This comes just weeks after the revelation that, back in 2022, the details of almost 19,000 Afghans and more than 100 UK officials were leaked by a civil servant. That scandal cost the MoD’s Permanent Secretary, David Williams, his job.
But here’s the fact: replacing Williams was never going to fix the problem, because the MoD’s failures are systemic.
The department has long relied on poor data-handling practices, a casual approach to outsourcing, and a culture that prioritises damage limitation over genuine reform.
And that’s where Defence Secretary John Healey should have come in.
Healey has been in post for more than a year – since day one of the Labour government.
It was his job to clean up after the Afghan spreadsheet scandal, root out the rot, and make sure there would never be a repeat.

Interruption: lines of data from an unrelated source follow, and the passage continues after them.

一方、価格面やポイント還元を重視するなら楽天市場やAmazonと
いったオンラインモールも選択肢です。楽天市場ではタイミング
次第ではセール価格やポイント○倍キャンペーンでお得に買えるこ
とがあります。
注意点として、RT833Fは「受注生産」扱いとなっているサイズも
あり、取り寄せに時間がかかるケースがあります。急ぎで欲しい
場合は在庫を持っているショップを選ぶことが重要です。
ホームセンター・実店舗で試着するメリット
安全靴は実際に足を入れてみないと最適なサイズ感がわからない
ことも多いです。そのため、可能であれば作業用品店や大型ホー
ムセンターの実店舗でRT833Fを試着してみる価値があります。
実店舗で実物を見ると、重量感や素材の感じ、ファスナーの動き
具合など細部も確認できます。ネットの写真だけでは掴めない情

Instead, another failure has already happened — this one through a private contractor, suggesting the government never even checked whether its suppliers were up to the job of keeping vulnerable people safe.
The consequences are not abstract. Afghans who served alongside British troops — who saved British lives — are now at even greater risk of Taliban retribution. Some have already been deported back into danger. British personnel have been exposed too.
We don’t even know the full scale of what has been compromised, or what other risks are being quietly buried.
That is not just an embarrassment.
It is a dereliction of duty.
John Healey can’t hide behind David Williams’s departure anymore.
Civil servants may carry the can inside Whitehall, but ministers carry the responsibility to the public.
Healey promised reform. He promised accountability.
Yet just weeks after Williams left, we have proof that the rot in the MoD has continued, unchecked.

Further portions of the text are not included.